Morgan Stanley cuts Invitation Homes rating to Equalweight

Published 24/01/2025, 10:12
Morgan Stanley cuts Invitation Homes rating to Equalweight

On Friday, Morgan Stanley (NYSE:MS) made a significant adjustment to its assessment of Invitation Homes (NYSE:INVH), downgrading the stock from Overweight to Equalweight. Alongside the rating change, the firm also revised its price target to $35.00 from the previous $39.00. The decision to downgrade reflects a cautious stance by the analyst in light of various market uncertainties. Currently trading at $30.52, near its 52-week low of $30.13, the company maintains a market capitalization of $18.76 billion and a "GOOD" Financial Health Score according to InvestingPro analysis.

Invitation Homes, a prominent player in the single-family rental sector, has been under close scrutiny by analysts. Despite its valuation appearing attractive when compared to American Homes 4 Rent (NYSE:AMH), the broader apartment sector, and the larger Real Estate Investment Trust (REIT) market, Morgan Stanley sees potential challenges ahead. The stock currently trades at a P/E ratio of 42.33, while offering a dividend yield of 3.8%. Specifically, the firm noted that Invitation Homes trades at a discount on next twelve months (NTM) Funds From Operations (FFO) multiples, which is uncommon within the REIT group.

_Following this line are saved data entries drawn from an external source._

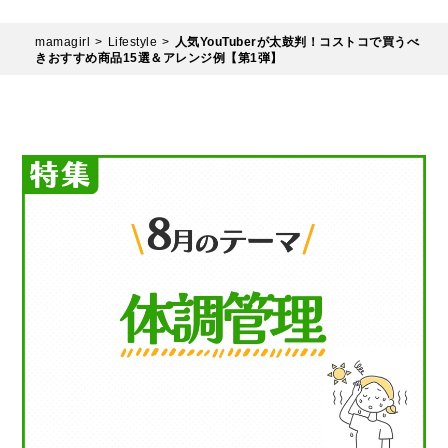
mamagirl
Lifestyle
人気YouTuberが太鼓判！コストコで買うべ
きおすすめ商品15選＆アレンジ例【第1弾】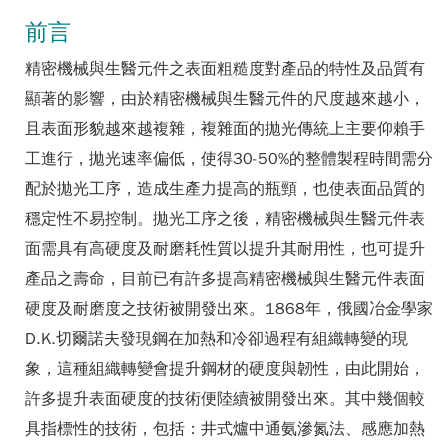
前言
精密機械與生醫元件之表面粗糙度對產品的特性及品質有
顯著的影響，由於精密機械與生醫元件的尺度越來越小，
且表面形貌越來越複雜，複雜面的拋光傳統上主要仰賴手
工進行，拋光速率偏低，使得30-50%的整體製程時間需分
配於拋光工序，造成生產力提高的瓶頸，也使表面品質的
穩定性不易控制。拋光工序之後，精密機械與生醫元件表
面需具有高硬度及耐磨耗性質以提升其耐用性，也可提升
產品之壽命，目前已有許多提高精密機械與生醫元件表面
硬度及耐磨度之技術被開發出來。1868年，俄國冶金學家
D.K.切爾諾夫發現鋼在加熱和冷卻過程有組織轉變的現
象，這種組織轉變會提升鋼材的硬度與韌性，由此開始，
許多提升表面硬度的技術便陸續被開發出來。其中幾個較
具指標性的技術，包括：井式爐中通氨滲氮法、感應加熱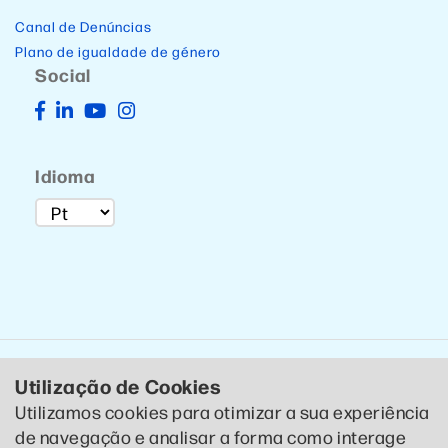
Canal de Denúncias
Plano de igualdade de género
Social
Idioma
Utilização de Cookies
Utilizamos cookies para otimizar a sua experiência
de navegação e analisar a forma como interage
© 2020 CTCP . Todos os direitos reservados .
Política de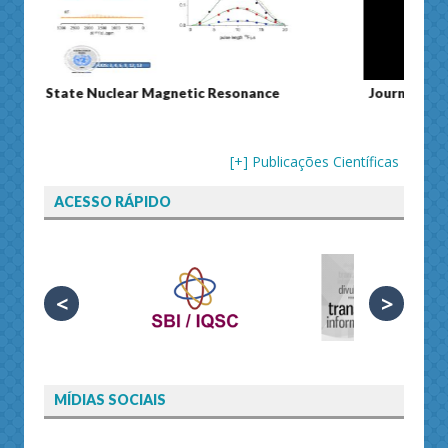
Journal of Separation Science
Susta
[+] Publicações Científicas
ACESSO RÁPIDO
<
>
MÍDIAS SOCIAIS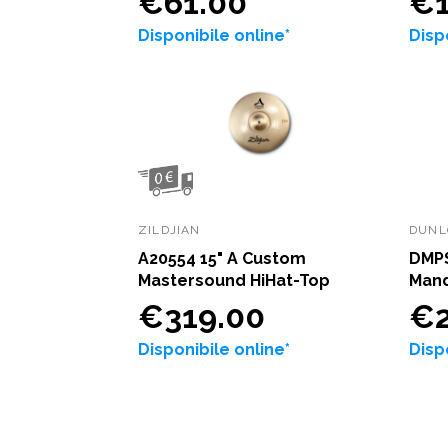
€61.00
€1
Disponibile online*
Disp
ZILDJIAN
DUNL
A20554 15" A Custom
DMPS
Mastersound HiHat-Top
Mand
€319.00
€2
Disponibile online*
Disp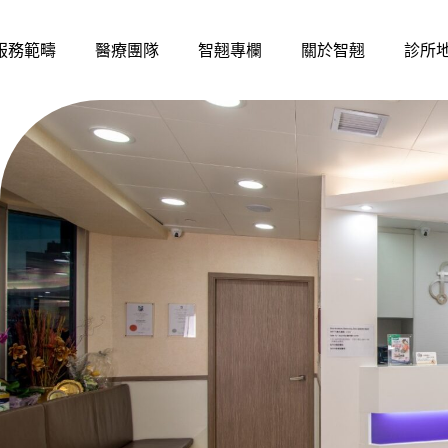
服務範疇
醫療團隊
智翹專欄
關於智翹
診所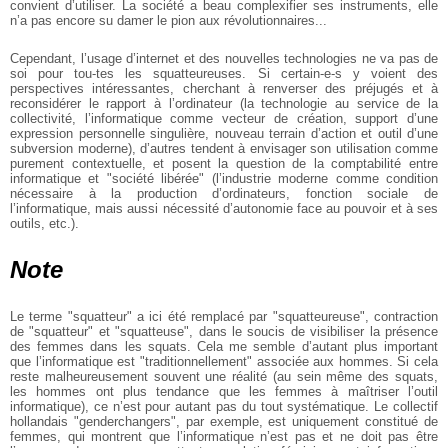
convient d’utiliser. La société
a beau complexifier ses instruments, elle
n’a pas encore su damer le pion aux
révolutionnaires...
Cependant, l’usage d’internet et des nouvelles technologies ne va pas de
soi
pour tou-tes les squatteureuses. Si certain-e-s y voient des
perspectives
intéressantes, cherchant à renverser des préjugés et à
reconsidérer le rapport
à l’ordinateur (la technologie au service de la
collectivité, l’informatique
comme vecteur de création, support d’une
expression personnelle singulière,
nouveau terrain d’action et outil d’une
subversion moderne), d’autres tendent à
envisager son utilisation comme
purement contextuelle, et posent la question de
la comptabilité entre
informatique et "société libérée" (l’industrie moderne
comme condition
nécessaire à la production d’ordinateurs, fonction sociale de
l’informatique, mais aussi nécessité d’autonomie face au pouvoir et à ses
outils, etc.).
Note
Le terme "squatteur" a ici été remplacé par "squatteureuse", contraction
de
"squatteur" et "squatteuse", dans le soucis de visibiliser la présence
des
femmes dans les squats. Cela me semble d’autant plus important
que
l’informatique est "traditionnellement" associée aux hommes. Si cela
reste
malheureusement souvent une réalité (au sein même des squats,
les hommes ont
plus tendance que les femmes à maîtriser l’outil
informatique), ce n’est pour
autant pas du tout systématique. Le collectif
hollandais "genderchangers", par
exemple, est uniquement constitué de
femmes, qui montrent que l’informatique
n’est pas et ne doit pas être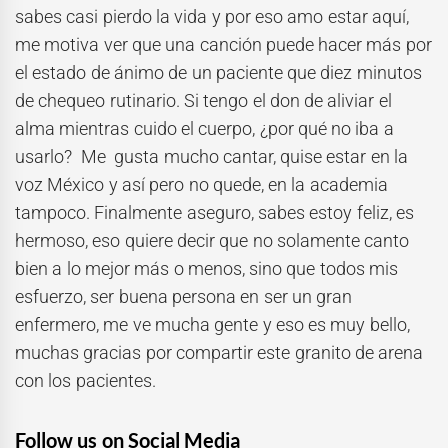
sabes casi pierdo la vida y por eso amo estar aquí,
me motiva ver que una canción puede hacer más por
el estado de ánimo de un paciente que diez minutos
de chequeo rutinario. Si tengo el don de aliviar el
alma mientras cuido el cuerpo, ¿por qué no iba a
usarlo? Me gusta mucho cantar, quise estar en la
voz México y así pero no quede, en la academia
tampoco. Finalmente aseguro, sabes estoy feliz, es
hermoso, eso quiere decir que no solamente canto
bien a lo mejor más o menos, sino que todos mis
esfuerzo, ser buena persona en ser un gran
enfermero, me ve mucha gente y eso es muy bello,
muchas gracias por compartir este granito de arena
con los pacientes.
Follow us on Social Media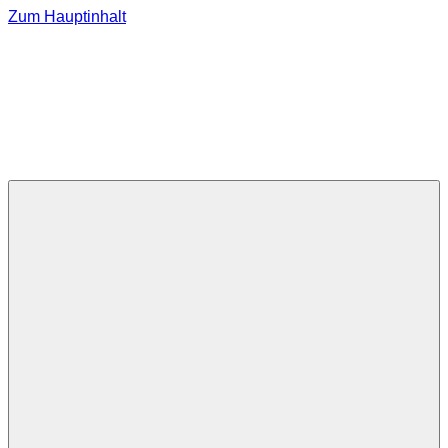
Zum Hauptinhalt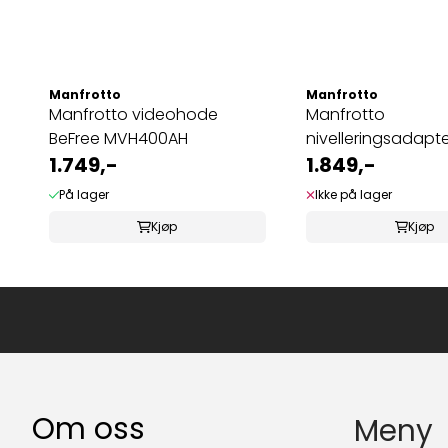
Manfrotto
Manfrotto
Manfrotto videohode
Manfrotto
BeFree MVH400AH
nivelleringsadapt
1.749,-
1.849,-
På lager
Ikke på lager
Kjøp
Kjøp
Om oss
Meny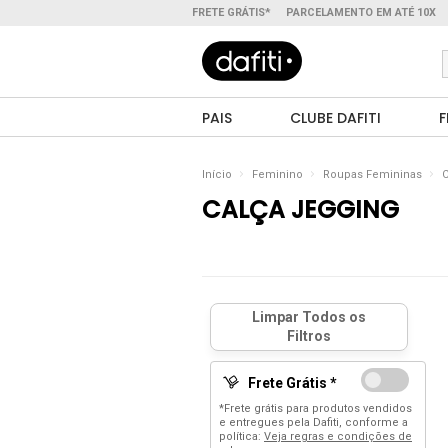
FRETE GRÁTIS*
PARCELAMENTO EM ATÉ 10X
PAIS
CLUBE DAFITI
F
Início
Feminino
Roupas Femininas
C
CALÇA JEGGING
Frete Grátis *
*Frete grátis para produtos vendidos
e entregues pela Dafiti, conforme a
política:
Veja regras e condições de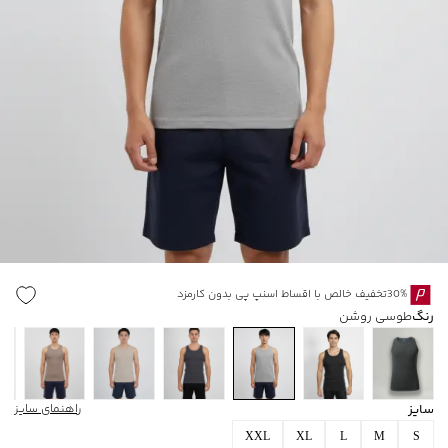
30%تخفیف خالص با اقساط اسنپ پی بدون کارمزد
رنگ
طوسی روشن
سایز
راهنمای سایز
XXL
XL
L
M
S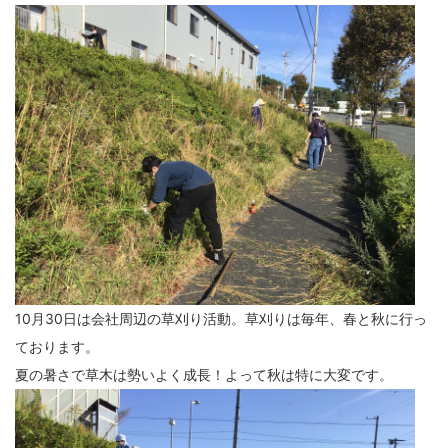
10月30日は会社周辺の草刈り活動。草刈りは毎年、春と秋に行っ
ております。
夏の暑さで草木は勢いよく成長！よって秋は特に大変です。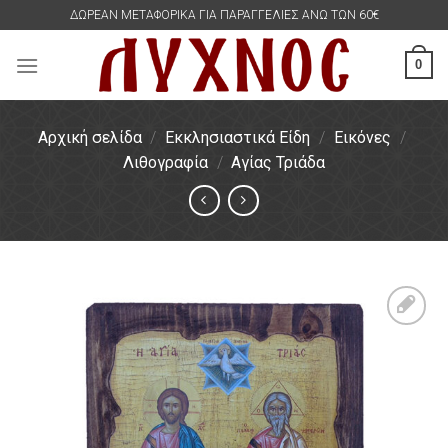
Skip
ΔΩΡΕΑΝ ΜΕΤΑΦΟΡΙΚΑ ΓΙΑ ΠΑΡΑΓΓΕΛΙΕΣ ΑΝΩ ΤΩΝ 60€
to
content
0
Αρχική σελίδα
/
Εκκλησιαστικά Είδη
/
Εικόνες
/
Λιθογραφία
/
Αγίας Τριάδα
Πρόσθήκη
στην
λίστα
επιθυμιών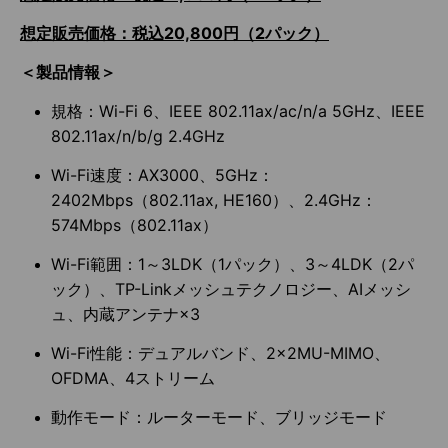
想定販売価格：税込20,800円（2パック）
＜製品情報＞
規格：Wi-Fi 6、IEEE 802.11ax/ac/n/a 5GHz、IEEE
802.11ax/n/b/g 2.4GHz
Wi-Fi速度：AX3000、5GHz：
2402Mbps（802.11ax, HE160）、2.4GHz：
574Mbps（802.11ax）
Wi-Fi範囲：1～3LDK（1パック）、3～4LDK（2パ
ック）、TP-Linkメッシュテクノロジー、AIメッシ
ュ、内蔵アンテナ×3
Wi-Fi性能：デュアルバンド、2×2MU-MIMO、
OFDMA、4ストリーム
動作モード：ルーターモード、ブリッジモード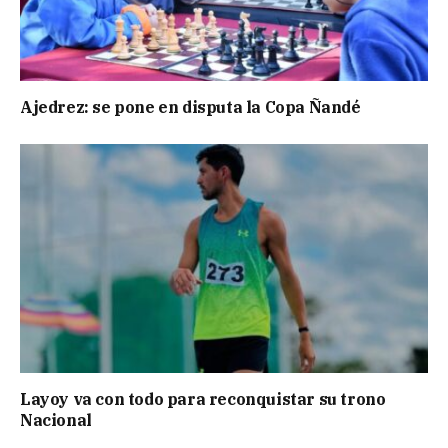
Ajedrez: se pone en disputa la Copa Ñandé
Layoy va con todo para reconquistar su trono
Nacional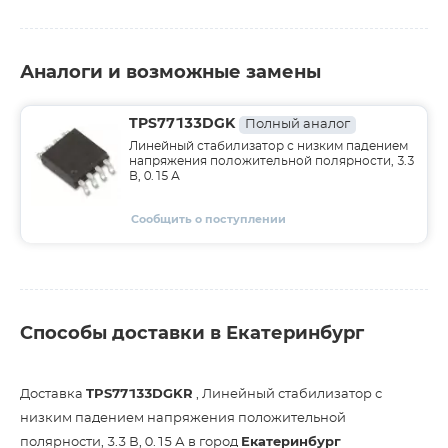
Аналоги и возможные замены
TPS77133DGK
Полный аналог
Линейный стабилизатор с низким падением
напряжения положительной полярности, 3.3
В, 0.15 А
Сообщить о поступлении
Способы доставки в Екатеринбург
Доставка
TPS77133DGKR
, Линейный стабилизатор с
низким падением напряжения положительной
полярности, 3.3 В, 0.15 А в город
Екатеринбург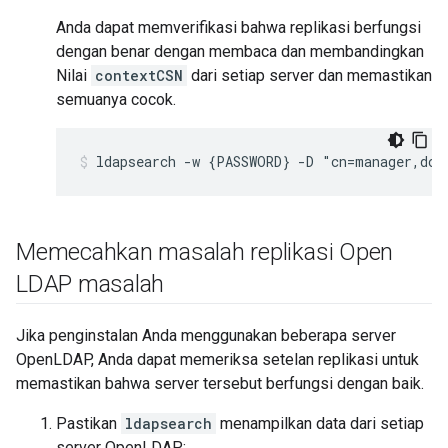
Anda dapat memverifikasi bahwa replikasi berfungsi
dengan benar dengan membaca dan membandingkan
Nilai
contextCSN
dari setiap server dan memastikan
semuanya cocok.
ldapsearch -w {PASSWORD} -D "cn=manager,dc=
Memecahkan masalah replikasi Open
LDAP masalah
Jika penginstalan Anda menggunakan beberapa server
OpenLDAP, Anda dapat memeriksa setelan replikasi untuk
memastikan bahwa server tersebut berfungsi dengan baik.
Pastikan
ldapsearch
menampilkan data dari setiap
server OpenLDAP: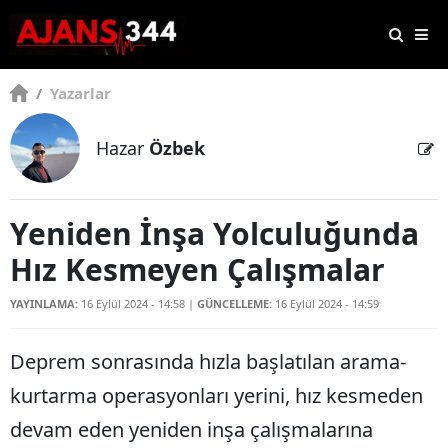
/
Yazarlar
Hazar
Özbek
Yeniden İnşa Yolculuğunda
Hız Kesmeyen Çalışmalar
YAYINLAMA:
16 Eylül 2024 - 14:58
|
GÜNCELLEME:
16 Eylül 2024 - 14:59
Deprem sonrasında hızla başlatılan arama-
kurtarma operasyonları yerini, hız kesmeden
devam eden yeniden inşa çalışmalarına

The analyst highlighted that while the valuation metrics are favorable, there are concerns about the impact of new supply in the market. Additionally, there is an anticipation of conservative guidance from the company, considering it has lowered guidance in each of the last few years. Such a move could lead to lower estimate revisions.

The downgrade comes as Morgan Stanley opts for a more neutral position, citing the likelihood of estimate revisions trending downward due to the aforementioned factors. The analyst's comments suggest a wait-and-see approach, acknowledging the attractive valuation but also the risks associated with guidance and market supply dynamics.

Invitation Homes has been adjusting its strategies in response to the evolving real estate market, which has seen various shifts in supply and demand dynamics. The company's performance and future guidance will likely be influenced by these market conditions, which are currently contributing to Morgan Stanley's tempered expectations.

Investors and market watchers will be paying close attention to how Invitation Homes addresses these challenges in the coming months. The stock's movement following this rating change will be a key indicator of market sentiment towards the company's ability to navigate the anticipated conservative guidance and new supply impacts. With revenue growth of 7.65% over the last twelve months and a strong current ratio of 1.51, detailed analysis of the company's fundamentals is available through InvestingPro's comprehensive research reports, which offer expert insights on over 1,400 US stocks.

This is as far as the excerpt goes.